WHAT THE TASK ASKS:
Please restate word for word the lines of the entries below from the one with "ョコレートを選ぶべきか迷っている方も多いのではないで" to the one with "Inscrives-toi pour les", inclusive, and leave out every picture.

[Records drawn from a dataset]
┌──

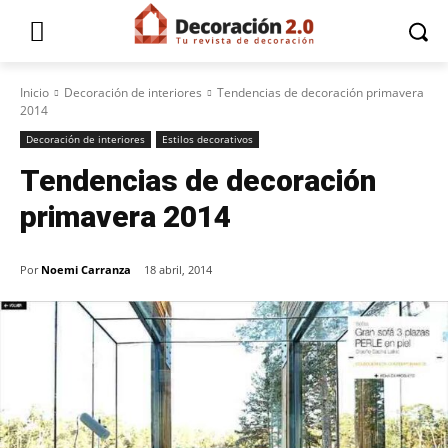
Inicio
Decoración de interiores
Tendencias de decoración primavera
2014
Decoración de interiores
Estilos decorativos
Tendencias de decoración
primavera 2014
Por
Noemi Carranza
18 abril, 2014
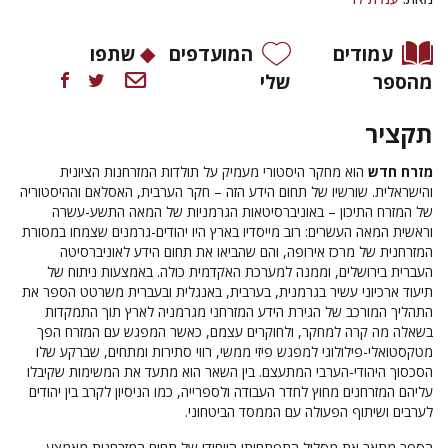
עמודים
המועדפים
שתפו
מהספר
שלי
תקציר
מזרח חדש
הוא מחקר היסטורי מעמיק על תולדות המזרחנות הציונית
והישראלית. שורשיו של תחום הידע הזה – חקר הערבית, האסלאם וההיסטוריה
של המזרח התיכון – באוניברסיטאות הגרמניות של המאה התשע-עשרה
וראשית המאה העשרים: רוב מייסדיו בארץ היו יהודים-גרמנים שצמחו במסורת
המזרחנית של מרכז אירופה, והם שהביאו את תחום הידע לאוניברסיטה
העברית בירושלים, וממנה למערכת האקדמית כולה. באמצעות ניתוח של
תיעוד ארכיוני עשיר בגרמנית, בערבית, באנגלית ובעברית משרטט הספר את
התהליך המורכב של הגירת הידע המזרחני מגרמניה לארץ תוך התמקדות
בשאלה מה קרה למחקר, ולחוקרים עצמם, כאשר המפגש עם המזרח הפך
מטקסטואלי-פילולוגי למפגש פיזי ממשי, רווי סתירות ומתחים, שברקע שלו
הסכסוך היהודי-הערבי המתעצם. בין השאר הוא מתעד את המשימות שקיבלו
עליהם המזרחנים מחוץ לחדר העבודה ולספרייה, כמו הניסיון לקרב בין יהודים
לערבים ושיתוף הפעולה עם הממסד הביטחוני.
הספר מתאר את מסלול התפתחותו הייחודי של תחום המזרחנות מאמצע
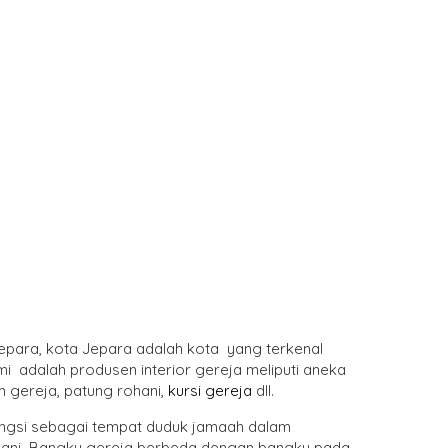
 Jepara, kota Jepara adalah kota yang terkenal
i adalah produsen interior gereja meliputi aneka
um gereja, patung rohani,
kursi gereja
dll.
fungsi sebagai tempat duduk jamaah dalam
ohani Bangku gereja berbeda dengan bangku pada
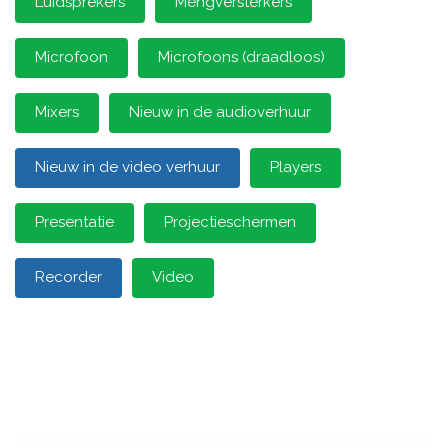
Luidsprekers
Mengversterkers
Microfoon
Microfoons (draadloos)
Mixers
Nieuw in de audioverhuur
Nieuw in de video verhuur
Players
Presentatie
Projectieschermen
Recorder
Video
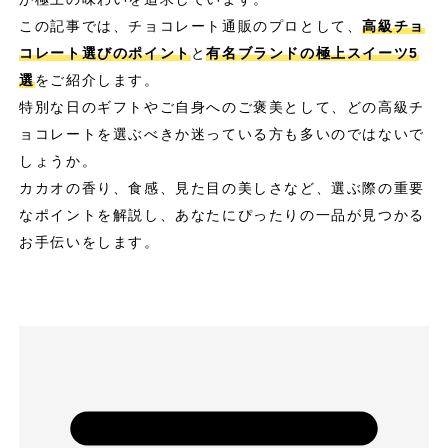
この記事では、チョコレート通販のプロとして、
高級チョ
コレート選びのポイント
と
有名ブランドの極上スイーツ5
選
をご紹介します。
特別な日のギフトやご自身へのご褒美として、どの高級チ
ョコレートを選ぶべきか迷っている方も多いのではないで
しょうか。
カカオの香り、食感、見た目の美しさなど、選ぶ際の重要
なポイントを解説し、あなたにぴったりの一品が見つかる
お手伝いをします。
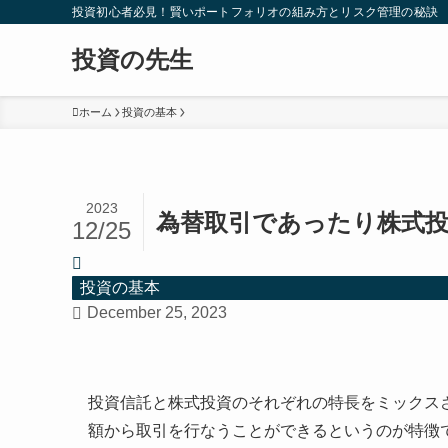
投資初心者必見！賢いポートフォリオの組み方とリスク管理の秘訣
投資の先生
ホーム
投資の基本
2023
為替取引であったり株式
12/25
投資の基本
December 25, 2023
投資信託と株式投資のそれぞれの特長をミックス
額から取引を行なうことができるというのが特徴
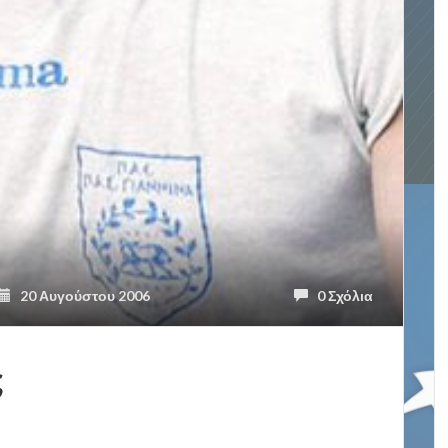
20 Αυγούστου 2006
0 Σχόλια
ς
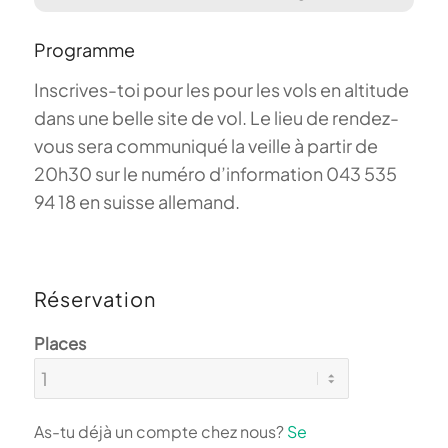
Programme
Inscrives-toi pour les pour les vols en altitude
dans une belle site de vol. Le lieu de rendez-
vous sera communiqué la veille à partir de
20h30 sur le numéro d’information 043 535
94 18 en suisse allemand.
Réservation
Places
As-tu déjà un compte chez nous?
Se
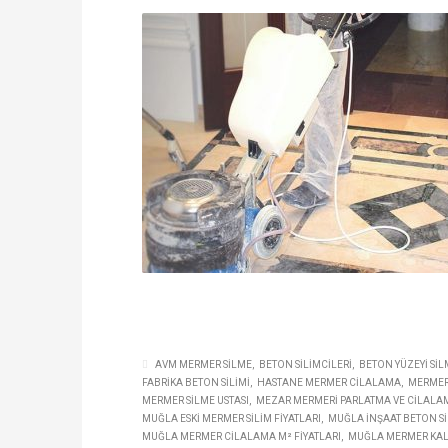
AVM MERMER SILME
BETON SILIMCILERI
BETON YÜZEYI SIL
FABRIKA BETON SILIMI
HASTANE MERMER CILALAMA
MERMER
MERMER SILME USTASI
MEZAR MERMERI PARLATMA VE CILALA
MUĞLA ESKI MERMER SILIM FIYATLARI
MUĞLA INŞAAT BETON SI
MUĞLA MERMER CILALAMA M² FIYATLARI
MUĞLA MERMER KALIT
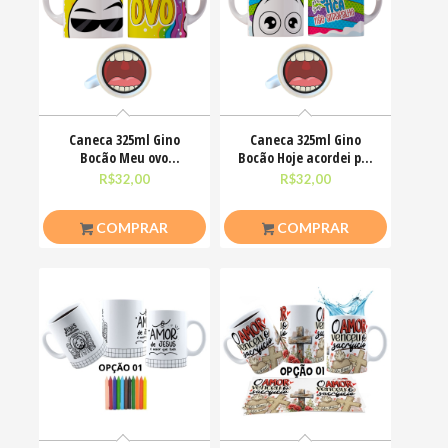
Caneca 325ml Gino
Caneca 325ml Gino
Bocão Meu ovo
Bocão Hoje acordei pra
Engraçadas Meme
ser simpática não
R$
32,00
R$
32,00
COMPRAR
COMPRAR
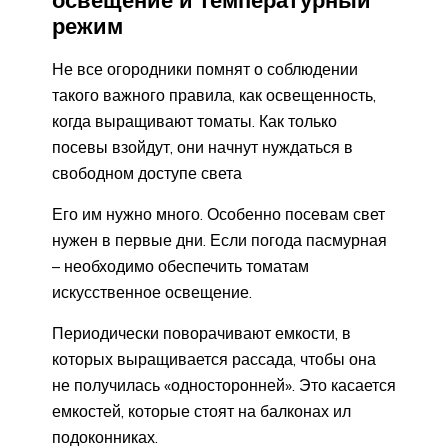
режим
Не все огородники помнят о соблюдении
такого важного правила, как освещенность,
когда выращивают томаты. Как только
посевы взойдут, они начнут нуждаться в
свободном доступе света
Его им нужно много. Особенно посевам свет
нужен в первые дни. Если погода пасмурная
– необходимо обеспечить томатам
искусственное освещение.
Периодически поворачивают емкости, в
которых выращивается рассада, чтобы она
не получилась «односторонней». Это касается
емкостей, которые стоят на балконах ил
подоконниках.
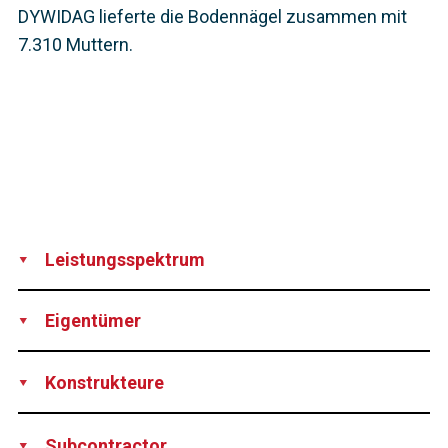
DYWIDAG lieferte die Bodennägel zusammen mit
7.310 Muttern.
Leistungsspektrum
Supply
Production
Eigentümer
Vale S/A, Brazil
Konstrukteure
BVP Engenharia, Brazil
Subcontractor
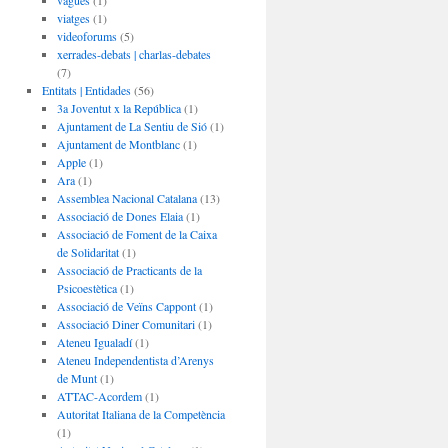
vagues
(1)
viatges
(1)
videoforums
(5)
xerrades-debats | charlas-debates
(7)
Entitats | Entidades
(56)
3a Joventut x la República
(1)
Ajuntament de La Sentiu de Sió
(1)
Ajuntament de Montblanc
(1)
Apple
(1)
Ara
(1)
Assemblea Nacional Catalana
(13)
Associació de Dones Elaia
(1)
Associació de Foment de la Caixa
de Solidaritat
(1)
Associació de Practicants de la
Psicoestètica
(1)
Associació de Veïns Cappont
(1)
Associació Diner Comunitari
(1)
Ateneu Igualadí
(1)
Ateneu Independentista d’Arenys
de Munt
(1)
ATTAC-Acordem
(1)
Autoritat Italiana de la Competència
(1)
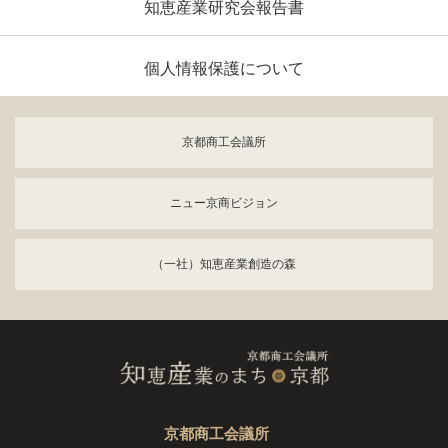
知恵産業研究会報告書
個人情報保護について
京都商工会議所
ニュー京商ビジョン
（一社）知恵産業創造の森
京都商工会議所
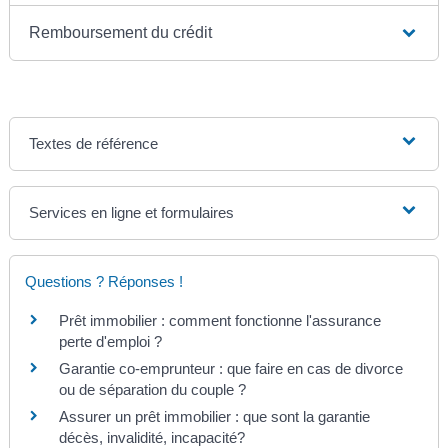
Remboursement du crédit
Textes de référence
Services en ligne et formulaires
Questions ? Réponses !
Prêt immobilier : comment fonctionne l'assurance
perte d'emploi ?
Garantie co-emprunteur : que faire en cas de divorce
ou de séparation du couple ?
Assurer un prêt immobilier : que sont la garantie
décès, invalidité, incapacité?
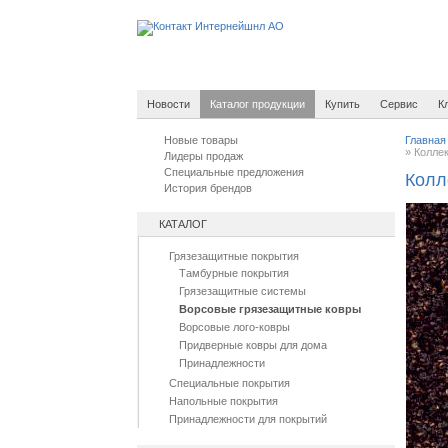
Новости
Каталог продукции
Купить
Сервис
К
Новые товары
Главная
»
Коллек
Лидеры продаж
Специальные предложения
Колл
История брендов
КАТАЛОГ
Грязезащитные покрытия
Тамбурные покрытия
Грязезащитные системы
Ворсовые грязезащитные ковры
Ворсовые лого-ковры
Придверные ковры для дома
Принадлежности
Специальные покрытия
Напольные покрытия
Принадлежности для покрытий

└──

SOLUTION TO THIS TASK:
ョコレートを選ぶべきか迷っている方も多いのではないで
しょうか。
カカオの香り、食感、見た目の美しさなど、選ぶ際の重要
なポイントを解説し、あなたにぴったりの一品が見つかる
お手伝いをします。
投資初心者必見！賢いポートフォリオの組み方とリスク管理の秘訣
投資の先生
ホーム
投資の基本
2023
為替取引であったり株式
12/25
投資の基本
December 25, 2023
投資信託と株式投資のそれぞれの特長をミックス
額から取引を行なうことができるというのが特徴
20 Αυγούστου 2006
0 Σχόλια
ς
Programme
Inscrives-toi pour les pour les vols en altitude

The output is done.